What that means, in so many words, is to overwhelm the opposition with constant repetition of those lies, and shut workers off the airwaves, keep them off or downgrade their prominence on social media and banish them as a source from other information outlets, including news pages.
And the third tactic is to use extreme “sob story” examples, to illustrate their arguments, insinuating if not explicitly stating that such excesses are the rule. Why? Because in the cold light of facts, which the right is afraid of, they don’t hold up.
And those techniques are characteristic of all of the radical right, not just so-called pro-lifers and so-called “right to work” advocates.
So how can unionists combat this massive onslaught of prejudiced propaganda and outright smears, disinformation, and lies? NARAL speakers had a few suggestions.

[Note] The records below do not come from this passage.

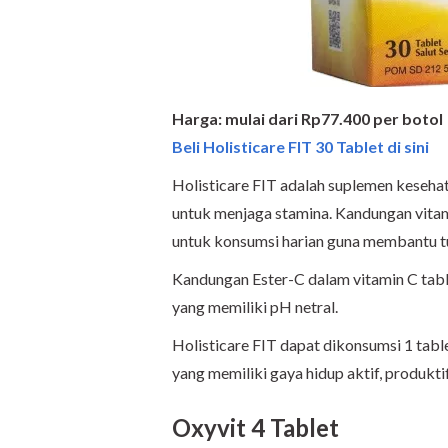
Harga: mulai dari Rp77.400 per botol
Beli Holisticare FIT 30 Tablet di sini
Holisticare FIT adalah suplemen keseh
untuk menjaga stamina. Kandungan vitami
untuk konsumsi harian guna membantu 
Kandungan Ester-C dalam vitamin C table
yang memiliki pH netral.
Holisticare FIT dapat dikonsumsi 1 tabl
yang memiliki gaya hidup aktif, produktif
Oxyvit 4 Tablet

They were:
- Ask simple questions of spouters of such “truisms.” “Who was your source?” “What do they base their statements on?” “Who are their sources and what are those sources’ motivations?” “Have you asked that?” In short, try to plant seeds of doubt.
- Counter misinformation with actual data. The stories may be true on occasion, but the data show they’re an exception. If someone complains about being harassed by union “goons” during an organizing drive, point out politely the so-called “goons” are really fellow workers seeking to better your and their lives, and that in the overwhelming majority of cases, that’s what’s really going on. Better yet, find a friend of the person you’re talking with who can validate your points.
- Tell the objectors what their neighbors think. NARAL notes that when pro-reproductive rights supporters walked into focus groups, each participant thought she was pro-choice and the others weren’t. Then they started talking with each other and found that, like 76% of the U.S. population, all those “neighbors” were pro-choice, too.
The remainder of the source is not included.